Hari issued several more mistruths in his apology to Rayner. “I confused an article by Jay Rayner in the Guardian with an article by Layla Latif in the same paper talking about losing pleasure in food. I apologise to Jay for getting this wrong, & am gutted I & my fact-checkers missed it,” Hari said on X. But Latif, a film critic not a food critic, has also never gotten the Ozempic jab. And by the way, her name is Leila not Layla. 

This isn’t Hari’s first time fabricating a story. In 2011, he was stripped of the prestigious Orwell Prize after his coverage of French military action in the Central African Republic came under scrutiny. Hari had alleged a soldier told him “children would bring us the severed heads of their parents and scream for help, but our orders were not to help them.” According to the translator who worked on the story, no one ever said this. Before the incident, Hari had already been caught misattributing quotes from books and other articles as his own original reporting. 

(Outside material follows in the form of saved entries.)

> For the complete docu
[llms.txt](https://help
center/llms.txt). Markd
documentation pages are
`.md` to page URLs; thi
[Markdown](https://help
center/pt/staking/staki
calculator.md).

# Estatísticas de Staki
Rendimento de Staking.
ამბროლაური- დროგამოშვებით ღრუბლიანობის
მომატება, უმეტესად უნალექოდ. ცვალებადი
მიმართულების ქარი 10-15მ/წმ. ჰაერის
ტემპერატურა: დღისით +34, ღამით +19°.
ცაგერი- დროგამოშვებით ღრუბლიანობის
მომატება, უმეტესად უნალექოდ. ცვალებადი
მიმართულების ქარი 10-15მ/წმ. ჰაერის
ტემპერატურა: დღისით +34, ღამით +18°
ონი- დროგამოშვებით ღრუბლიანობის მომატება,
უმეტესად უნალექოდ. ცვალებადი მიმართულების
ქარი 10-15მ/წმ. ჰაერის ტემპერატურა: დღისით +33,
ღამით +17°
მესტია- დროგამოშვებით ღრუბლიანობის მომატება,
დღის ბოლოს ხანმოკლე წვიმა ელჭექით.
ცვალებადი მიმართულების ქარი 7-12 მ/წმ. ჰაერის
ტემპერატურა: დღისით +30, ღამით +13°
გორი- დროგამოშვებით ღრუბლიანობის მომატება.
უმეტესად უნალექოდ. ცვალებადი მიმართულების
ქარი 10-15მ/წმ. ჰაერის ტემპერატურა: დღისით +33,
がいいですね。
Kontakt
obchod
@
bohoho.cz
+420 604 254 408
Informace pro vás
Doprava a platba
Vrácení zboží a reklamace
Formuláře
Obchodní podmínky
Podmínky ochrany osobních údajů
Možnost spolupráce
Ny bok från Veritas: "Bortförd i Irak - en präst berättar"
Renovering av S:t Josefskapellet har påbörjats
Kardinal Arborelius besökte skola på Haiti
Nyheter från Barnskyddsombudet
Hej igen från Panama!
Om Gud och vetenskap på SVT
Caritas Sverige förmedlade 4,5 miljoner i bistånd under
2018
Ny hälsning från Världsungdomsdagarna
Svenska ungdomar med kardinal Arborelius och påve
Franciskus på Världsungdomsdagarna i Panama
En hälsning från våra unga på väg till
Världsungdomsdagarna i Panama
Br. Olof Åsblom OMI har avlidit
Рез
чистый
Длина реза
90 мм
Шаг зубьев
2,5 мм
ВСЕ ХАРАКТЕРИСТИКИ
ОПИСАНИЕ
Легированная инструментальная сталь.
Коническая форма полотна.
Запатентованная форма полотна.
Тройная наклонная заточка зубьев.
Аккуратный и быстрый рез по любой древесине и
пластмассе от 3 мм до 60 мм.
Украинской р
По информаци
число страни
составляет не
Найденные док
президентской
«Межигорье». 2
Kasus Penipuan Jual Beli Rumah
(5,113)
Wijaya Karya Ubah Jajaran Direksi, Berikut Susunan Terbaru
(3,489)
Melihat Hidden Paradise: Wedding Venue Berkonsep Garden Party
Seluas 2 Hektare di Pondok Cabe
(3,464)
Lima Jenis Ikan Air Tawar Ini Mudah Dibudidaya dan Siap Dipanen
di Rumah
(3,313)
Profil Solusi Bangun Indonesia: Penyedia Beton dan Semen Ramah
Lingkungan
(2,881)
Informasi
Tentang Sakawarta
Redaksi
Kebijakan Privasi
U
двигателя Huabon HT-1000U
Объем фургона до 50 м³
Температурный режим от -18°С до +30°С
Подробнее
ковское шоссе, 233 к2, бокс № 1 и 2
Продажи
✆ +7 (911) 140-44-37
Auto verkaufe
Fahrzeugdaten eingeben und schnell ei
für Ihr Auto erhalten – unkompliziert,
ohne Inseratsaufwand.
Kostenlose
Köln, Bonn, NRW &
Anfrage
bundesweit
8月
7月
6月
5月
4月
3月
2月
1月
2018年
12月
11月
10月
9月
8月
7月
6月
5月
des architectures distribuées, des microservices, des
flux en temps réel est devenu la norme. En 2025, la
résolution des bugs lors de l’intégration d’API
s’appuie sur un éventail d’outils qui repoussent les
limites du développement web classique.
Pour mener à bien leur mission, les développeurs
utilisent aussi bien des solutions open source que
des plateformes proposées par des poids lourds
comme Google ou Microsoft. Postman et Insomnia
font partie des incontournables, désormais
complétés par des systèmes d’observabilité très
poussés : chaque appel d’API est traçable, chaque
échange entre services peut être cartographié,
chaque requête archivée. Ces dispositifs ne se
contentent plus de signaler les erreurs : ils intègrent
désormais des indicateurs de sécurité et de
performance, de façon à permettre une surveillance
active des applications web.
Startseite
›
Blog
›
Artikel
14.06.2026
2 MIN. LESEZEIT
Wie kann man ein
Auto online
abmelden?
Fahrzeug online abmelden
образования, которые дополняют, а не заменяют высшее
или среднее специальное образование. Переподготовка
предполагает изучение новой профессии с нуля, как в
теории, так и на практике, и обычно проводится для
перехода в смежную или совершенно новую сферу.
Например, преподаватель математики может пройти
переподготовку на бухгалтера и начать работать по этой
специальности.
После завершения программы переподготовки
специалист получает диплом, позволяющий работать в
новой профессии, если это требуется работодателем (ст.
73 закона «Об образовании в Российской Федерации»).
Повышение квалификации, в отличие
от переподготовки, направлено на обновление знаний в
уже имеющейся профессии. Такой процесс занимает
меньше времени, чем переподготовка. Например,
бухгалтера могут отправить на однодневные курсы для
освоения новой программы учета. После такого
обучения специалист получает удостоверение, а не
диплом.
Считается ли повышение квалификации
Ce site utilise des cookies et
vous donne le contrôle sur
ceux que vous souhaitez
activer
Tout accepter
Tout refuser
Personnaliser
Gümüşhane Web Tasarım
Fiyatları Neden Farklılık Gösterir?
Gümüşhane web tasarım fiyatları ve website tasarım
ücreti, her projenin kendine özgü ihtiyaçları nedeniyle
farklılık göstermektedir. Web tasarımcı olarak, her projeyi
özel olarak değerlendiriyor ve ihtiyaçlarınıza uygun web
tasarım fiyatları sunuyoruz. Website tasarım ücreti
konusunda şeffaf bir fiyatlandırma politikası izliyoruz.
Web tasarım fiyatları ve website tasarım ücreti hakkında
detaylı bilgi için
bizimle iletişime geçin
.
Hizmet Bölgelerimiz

Hari isn’t just a fibber, he’s also petty. Under the pseudonym David Rose, Hari edited Wikipedia pages of his critics in the early 2010s, calling them homophobic, antisemitic and drunkards. Cockburn expects “round-bellied lubber” to pop up on Rayner’s Wikipedia profile any day. 

Despite his unreliable reporting, Hari has somehow become a New York Times bestseller, publishing four books since 2015. It just goes to show what Cockburn has always suspected — a British accent can always help cover a multitude of sins in the American publishing world.